THE TASK
Without changing anything, reproduce every record below.

(DATA EXCERPTS begins)

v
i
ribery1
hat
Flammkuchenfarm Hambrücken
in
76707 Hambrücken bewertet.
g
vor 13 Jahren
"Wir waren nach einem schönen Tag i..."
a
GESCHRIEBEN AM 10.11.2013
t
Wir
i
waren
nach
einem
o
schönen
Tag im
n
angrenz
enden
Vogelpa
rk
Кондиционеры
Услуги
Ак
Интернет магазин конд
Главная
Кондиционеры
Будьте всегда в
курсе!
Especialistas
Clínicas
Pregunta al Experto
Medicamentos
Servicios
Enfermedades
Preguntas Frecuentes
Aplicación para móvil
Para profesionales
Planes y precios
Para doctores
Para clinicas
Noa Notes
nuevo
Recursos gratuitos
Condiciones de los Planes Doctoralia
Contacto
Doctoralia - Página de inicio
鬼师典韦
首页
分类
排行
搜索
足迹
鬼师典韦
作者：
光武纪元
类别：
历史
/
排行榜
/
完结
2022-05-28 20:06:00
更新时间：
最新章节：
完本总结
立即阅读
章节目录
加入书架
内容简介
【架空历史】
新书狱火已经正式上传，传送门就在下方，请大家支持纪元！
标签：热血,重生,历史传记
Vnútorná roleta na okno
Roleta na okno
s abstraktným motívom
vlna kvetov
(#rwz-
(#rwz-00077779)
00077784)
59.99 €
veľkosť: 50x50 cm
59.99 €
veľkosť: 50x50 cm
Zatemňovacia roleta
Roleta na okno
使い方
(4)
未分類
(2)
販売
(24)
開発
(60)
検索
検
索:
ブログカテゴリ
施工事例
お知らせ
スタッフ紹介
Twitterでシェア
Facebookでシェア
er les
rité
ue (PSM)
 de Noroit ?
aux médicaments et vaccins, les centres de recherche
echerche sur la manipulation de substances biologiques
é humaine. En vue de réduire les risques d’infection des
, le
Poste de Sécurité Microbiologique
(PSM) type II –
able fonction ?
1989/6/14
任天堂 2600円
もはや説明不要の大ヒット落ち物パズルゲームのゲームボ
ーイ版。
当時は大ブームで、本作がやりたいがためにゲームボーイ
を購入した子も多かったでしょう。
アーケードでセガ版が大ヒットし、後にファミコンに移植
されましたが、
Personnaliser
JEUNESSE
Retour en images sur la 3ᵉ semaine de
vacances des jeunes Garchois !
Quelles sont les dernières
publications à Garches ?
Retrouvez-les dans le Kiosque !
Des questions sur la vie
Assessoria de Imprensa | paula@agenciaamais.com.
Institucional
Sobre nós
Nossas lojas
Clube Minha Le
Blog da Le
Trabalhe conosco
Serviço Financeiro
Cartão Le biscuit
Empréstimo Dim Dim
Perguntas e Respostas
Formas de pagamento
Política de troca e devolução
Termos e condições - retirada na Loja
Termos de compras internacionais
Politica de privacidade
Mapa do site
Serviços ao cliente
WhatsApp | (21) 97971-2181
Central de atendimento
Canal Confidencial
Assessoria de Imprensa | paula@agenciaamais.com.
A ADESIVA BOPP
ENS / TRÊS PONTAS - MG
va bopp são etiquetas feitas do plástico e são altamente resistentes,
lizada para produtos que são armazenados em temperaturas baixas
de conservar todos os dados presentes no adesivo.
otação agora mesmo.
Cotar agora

(DATA EXCERPTS ends)

COMPLETED EXERCISE
v
i
ribery1
hat
Flammkuchenfarm Hambrücken
in
76707 Hambrücken bewertet.
g
vor 13 Jahren
"Wir waren nach einem schönen Tag i..."
a
GESCHRIEBEN AM 10.11.2013
t
Wir
i
waren
nach
einem
o
schönen
Tag im
n
angrenz
enden
Vogelpa
rk
Кондиционеры
Услуги
Ак
Интернет магазин конд
Главная
Кондиционеры
Будьте всегда в
курсе!
Especialistas
Clínicas
Pregunta al Experto
Medicamentos
Servicios
Enfermedades
Preguntas Frecuentes
Aplicación para móvil
Para profesionales
Planes y precios
Para doctores
Para clinicas
Noa Notes
nuevo
Recursos gratuitos
Condiciones de los Planes Doctoralia
Contacto
Doctoralia - Página de inicio
鬼师典韦
首页
分类
排行
搜索
足迹
鬼师典韦
作者：
光武纪元
类别：
历史
/
排行榜
/
完结
2022-05-28 20:06:00
更新时间：
最新章节：
完本总结
立即阅读
章节目录
加入书架
内容简介
【架空历史】
新书狱火已经正式上传，传送门就在下方，请大家支持纪元！
标签：热血,重生,历史传记
Vnútorná roleta na okno
Roleta na okno
s abstraktným motívom
vlna kvetov
(#rwz-
(#rwz-00077779)
00077784)
59.99 €
veľkosť: 50x50 cm
59.99 €
veľkosť: 50x50 cm
Zatemňovacia roleta
Roleta na okno
使い方
(4)
未分類
(2)
販売
(24)
開発
(60)
検索
検
索:
ブログカテゴリ
施工事例
お知らせ
スタッフ紹介
Twitterでシェア
Facebookでシェア
er les
rité
ue (PSM)
 de Noroit ?
aux médicaments et vaccins, les centres de recherche
echerche sur la manipulation de substances biologiques
é humaine. En vue de réduire les risques d’infection des
, le
Poste de Sécurité Microbiologique
(PSM) type II –
able fonction ?
1989/6/14
任天堂 2600円
もはや説明不要の大ヒット落ち物パズルゲームのゲームボ
ーイ版。
当時は大ブームで、本作がやりたいがためにゲームボーイ
を購入した子も多かったでしょう。
アーケードでセガ版が大ヒットし、後にファミコンに移植
されましたが、
Personnaliser
JEUNESSE
Retour en images sur la 3ᵉ semaine de
vacances des jeunes Garchois !
Quelles sont les dernières
publications à Garches ?
Retrouvez-les dans le Kiosque !
Des questions sur la vie
Assessoria de Imprensa | paula@agenciaamais.com.
Institucional
Sobre nós
Nossas lojas
Clube Minha Le
Blog da Le
Trabalhe conosco
Serviço Financeiro
Cartão Le biscuit
Empréstimo Dim Dim
Perguntas e Respostas
Formas de pagamento
Política de troca e devolução
Termos e condições - retirada na Loja
Termos de compras internacionais
Politica de privacidade
Mapa do site
Serviços ao cliente
WhatsApp | (21) 97971-2181
Central de atendimento
Canal Confidencial
Assessoria de Imprensa | paula@agenciaamais.com.
A ADESIVA BOPP
ENS / TRÊS PONTAS - MG
va bopp são etiquetas feitas do plástico e são altamente resistentes,
lizada para produtos que são armazenados em temperaturas baixas
de conservar todos os dados presentes no adesivo.
otação agora mesmo.
Cotar agora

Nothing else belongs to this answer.